** Available data follows **
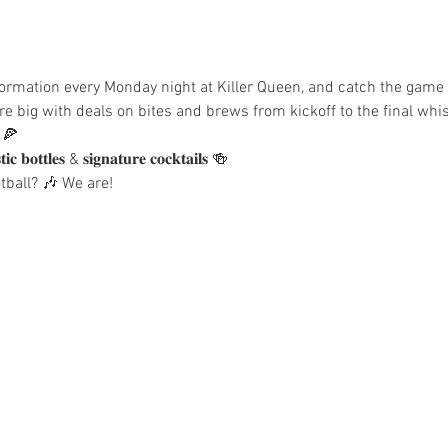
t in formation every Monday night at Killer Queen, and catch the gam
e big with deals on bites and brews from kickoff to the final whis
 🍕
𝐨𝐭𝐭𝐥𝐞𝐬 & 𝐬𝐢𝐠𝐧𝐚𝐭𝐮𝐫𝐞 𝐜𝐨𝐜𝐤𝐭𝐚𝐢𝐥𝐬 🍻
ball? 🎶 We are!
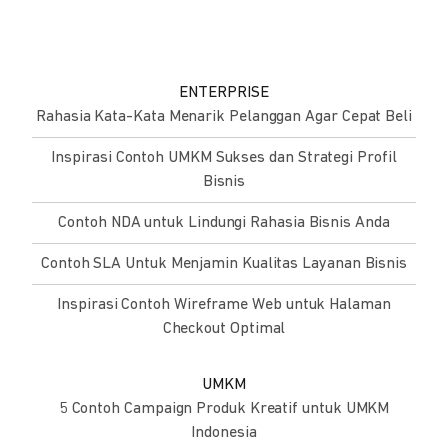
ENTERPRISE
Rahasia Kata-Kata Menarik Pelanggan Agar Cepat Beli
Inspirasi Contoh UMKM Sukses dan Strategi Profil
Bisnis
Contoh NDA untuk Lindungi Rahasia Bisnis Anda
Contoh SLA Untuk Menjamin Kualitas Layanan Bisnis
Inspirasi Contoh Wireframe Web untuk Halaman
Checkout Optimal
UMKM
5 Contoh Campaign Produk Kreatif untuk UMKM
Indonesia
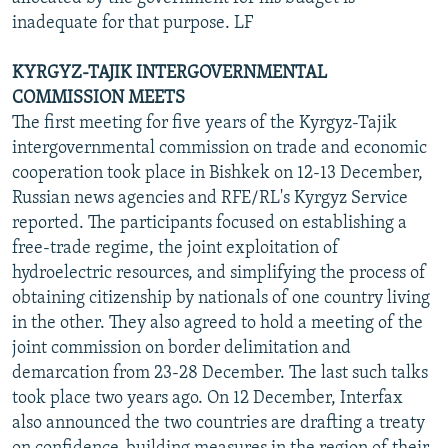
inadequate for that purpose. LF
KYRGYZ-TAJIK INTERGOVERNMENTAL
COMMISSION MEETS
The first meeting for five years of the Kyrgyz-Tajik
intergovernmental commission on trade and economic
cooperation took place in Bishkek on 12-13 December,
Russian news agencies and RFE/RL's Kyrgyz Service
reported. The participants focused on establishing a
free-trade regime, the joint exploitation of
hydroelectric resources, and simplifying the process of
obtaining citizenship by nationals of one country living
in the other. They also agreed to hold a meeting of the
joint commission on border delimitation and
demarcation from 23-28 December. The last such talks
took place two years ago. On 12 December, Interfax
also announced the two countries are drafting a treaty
** End of Available data **
** Available data follows **
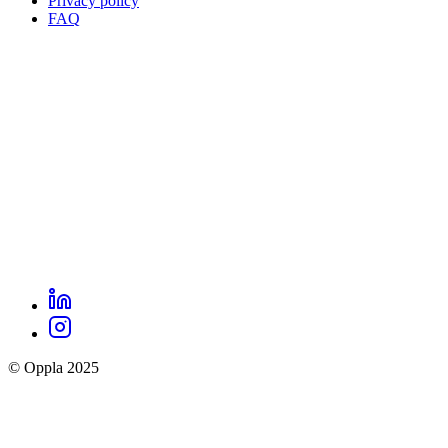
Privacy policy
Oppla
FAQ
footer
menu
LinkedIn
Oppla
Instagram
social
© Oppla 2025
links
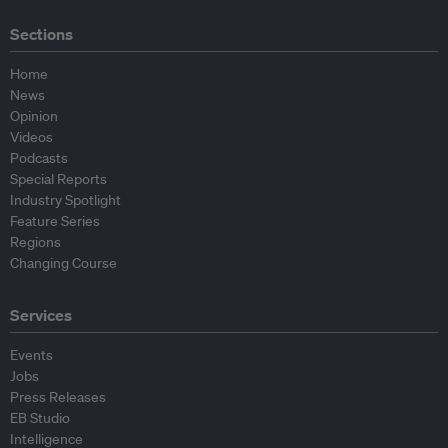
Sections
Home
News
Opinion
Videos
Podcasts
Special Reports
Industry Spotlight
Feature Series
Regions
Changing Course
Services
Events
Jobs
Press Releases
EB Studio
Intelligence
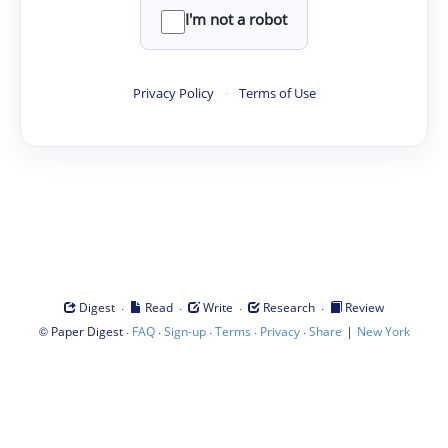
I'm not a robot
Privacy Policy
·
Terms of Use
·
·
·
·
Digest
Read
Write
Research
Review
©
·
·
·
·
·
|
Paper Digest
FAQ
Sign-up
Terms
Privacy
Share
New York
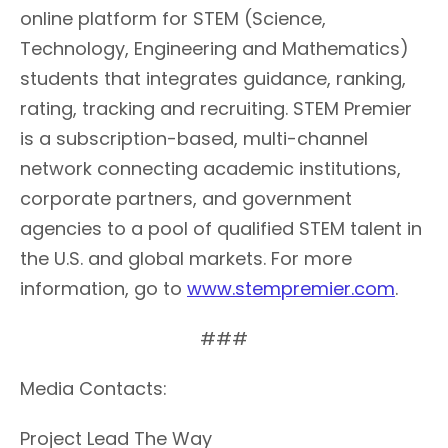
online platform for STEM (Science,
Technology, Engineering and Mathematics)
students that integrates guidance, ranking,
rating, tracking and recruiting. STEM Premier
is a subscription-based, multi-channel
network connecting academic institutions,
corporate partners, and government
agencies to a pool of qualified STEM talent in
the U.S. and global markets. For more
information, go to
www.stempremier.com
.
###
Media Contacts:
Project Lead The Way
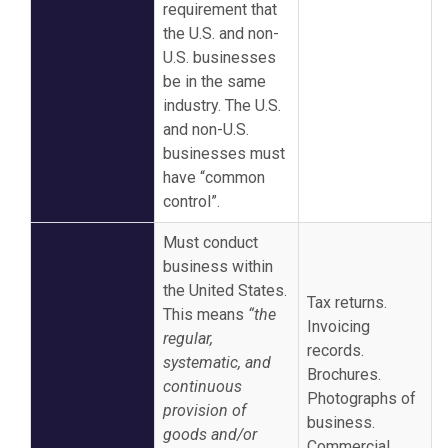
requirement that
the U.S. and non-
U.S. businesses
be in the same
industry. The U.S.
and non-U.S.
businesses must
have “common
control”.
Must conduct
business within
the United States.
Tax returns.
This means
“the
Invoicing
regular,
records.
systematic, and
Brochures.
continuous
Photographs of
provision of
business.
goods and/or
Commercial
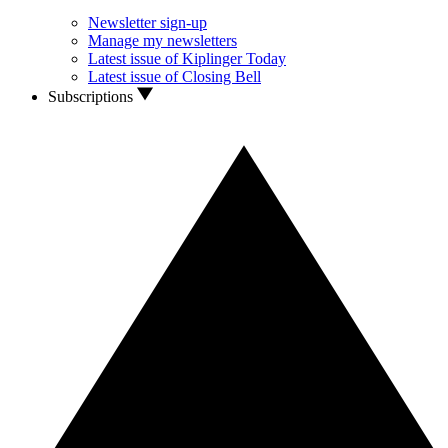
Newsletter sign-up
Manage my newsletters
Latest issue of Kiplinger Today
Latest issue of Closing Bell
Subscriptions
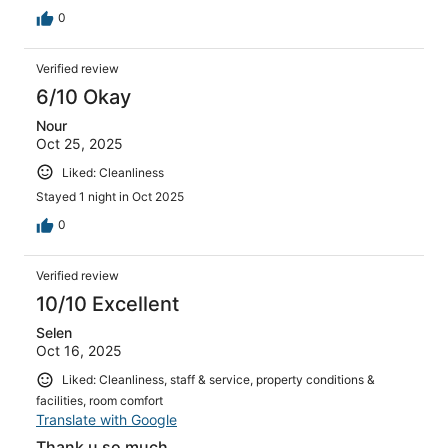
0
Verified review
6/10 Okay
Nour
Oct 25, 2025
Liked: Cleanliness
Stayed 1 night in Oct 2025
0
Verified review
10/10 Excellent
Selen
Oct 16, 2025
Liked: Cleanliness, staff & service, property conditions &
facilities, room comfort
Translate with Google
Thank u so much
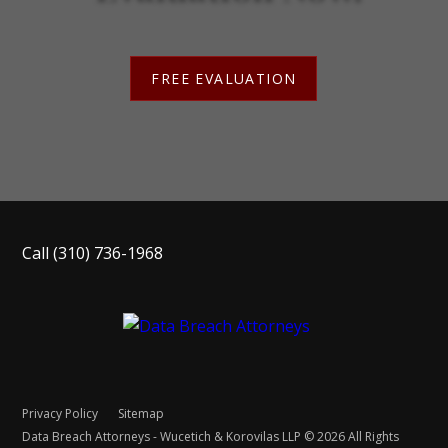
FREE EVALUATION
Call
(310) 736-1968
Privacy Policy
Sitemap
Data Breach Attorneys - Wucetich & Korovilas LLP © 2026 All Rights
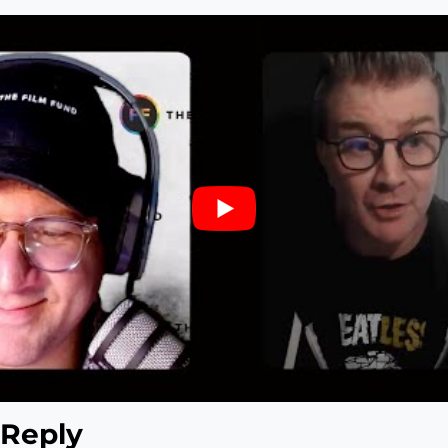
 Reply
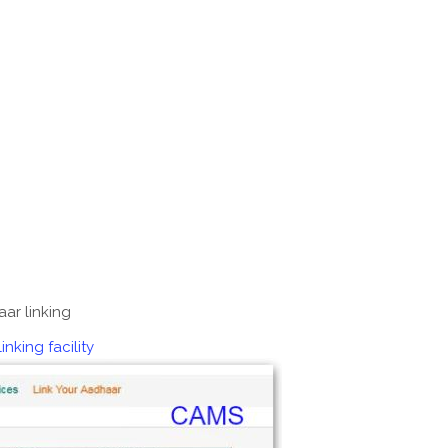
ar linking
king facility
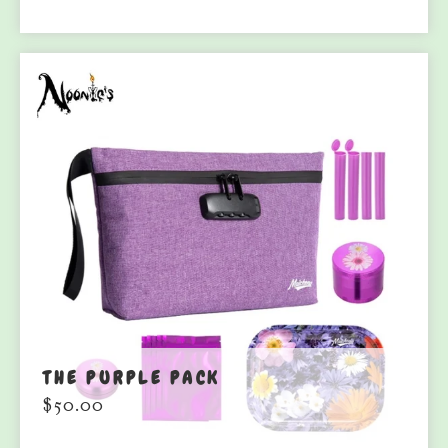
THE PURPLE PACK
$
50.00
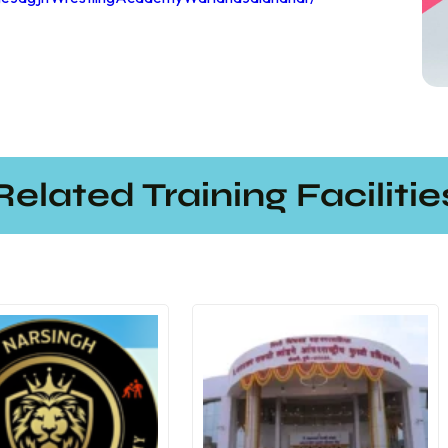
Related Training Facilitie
** End of Available data **
** Available data follows **
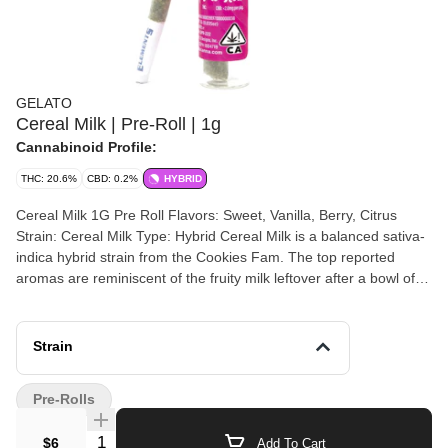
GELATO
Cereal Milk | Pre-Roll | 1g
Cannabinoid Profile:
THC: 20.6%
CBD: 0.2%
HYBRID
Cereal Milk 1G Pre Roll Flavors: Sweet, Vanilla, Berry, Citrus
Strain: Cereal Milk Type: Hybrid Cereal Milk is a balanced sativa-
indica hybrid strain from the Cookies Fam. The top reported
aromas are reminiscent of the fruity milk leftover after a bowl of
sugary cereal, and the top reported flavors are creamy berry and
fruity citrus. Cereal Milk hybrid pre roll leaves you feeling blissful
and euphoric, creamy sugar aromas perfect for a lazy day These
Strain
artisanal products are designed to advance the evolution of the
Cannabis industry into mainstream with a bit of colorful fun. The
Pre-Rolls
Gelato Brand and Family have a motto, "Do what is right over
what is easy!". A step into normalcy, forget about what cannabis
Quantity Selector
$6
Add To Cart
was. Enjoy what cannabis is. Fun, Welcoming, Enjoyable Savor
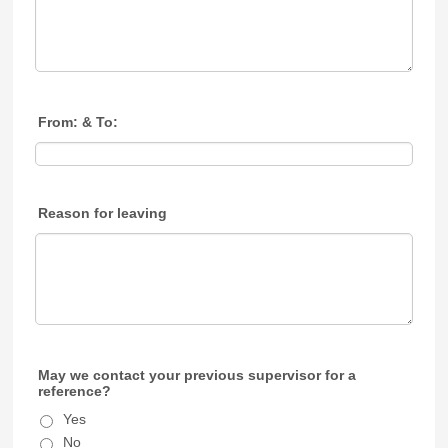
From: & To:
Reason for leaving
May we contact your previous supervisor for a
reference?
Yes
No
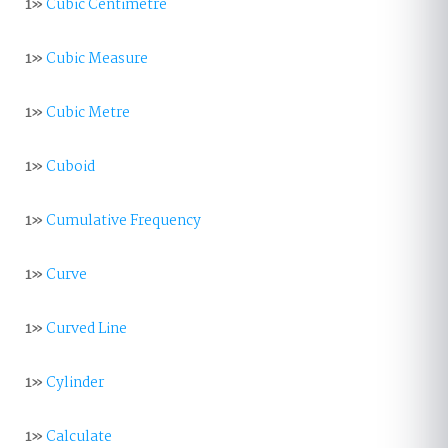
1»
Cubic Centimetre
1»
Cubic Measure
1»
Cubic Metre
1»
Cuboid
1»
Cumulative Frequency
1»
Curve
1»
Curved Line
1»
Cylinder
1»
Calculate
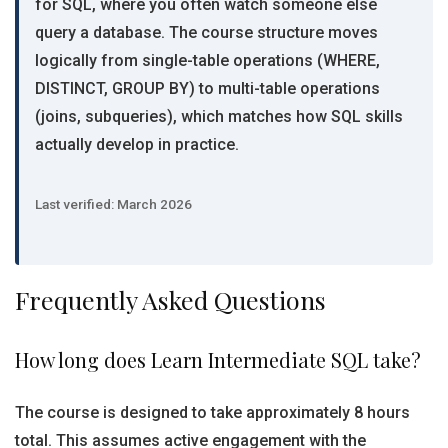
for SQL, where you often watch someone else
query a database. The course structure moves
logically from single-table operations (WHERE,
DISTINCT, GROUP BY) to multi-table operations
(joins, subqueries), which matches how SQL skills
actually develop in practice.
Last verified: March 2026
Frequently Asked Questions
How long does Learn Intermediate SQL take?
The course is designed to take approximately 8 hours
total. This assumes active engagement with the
** End of Available data **
| What to produce |
Set down again, word for word, every line from the one with "t in formation" to the one with "also announced the" in the entries above, and omit the pictures.

| Task answer |
t in formation every Monday night at Killer Queen, and catch the gam
e big with deals on bites and brews from kickoff to the final whis
 🍕
𝐨𝐭𝐭𝐥𝐞𝐬 & 𝐬𝐢𝐠𝐧𝐚𝐭𝐮𝐫𝐞 𝐜𝐨𝐜𝐤𝐭𝐚𝐢𝐥𝐬 🍻
ball? 🎶 We are!
ENTERPRISE
Rahasia Kata-Kata Menarik Pelanggan Agar Cepat Beli
Inspirasi Contoh UMKM Sukses dan Strategi Profil
Bisnis
Contoh NDA untuk Lindungi Rahasia Bisnis Anda
Contoh SLA Untuk Menjamin Kualitas Layanan Bisnis
Inspirasi Contoh Wireframe Web untuk Halaman
Checkout Optimal
UMKM
5 Contoh Campaign Produk Kreatif untuk UMKM
Indonesia
inadequate for that purpose. LF
KYRGYZ-TAJIK INTERGOVERNMENTAL
COMMISSION MEETS
The first meeting for five years of the Kyrgyz-Tajik
intergovernmental commission on trade and economic
cooperation took place in Bishkek on 12-13 December,
Russian news agencies and RFE/RL's Kyrgyz Service
reported. The participants focused on establishing a
free-trade regime, the joint exploitation of
hydroelectric resources, and simplifying the process of
obtaining citizenship by nationals of one country living
in the other. They also agreed to hold a meeting of the
joint commission on border delimitation and
demarcation from 23-28 December. The last such talks
took place two years ago. On 12 December, Interfax
also announced the two countries are drafting a treaty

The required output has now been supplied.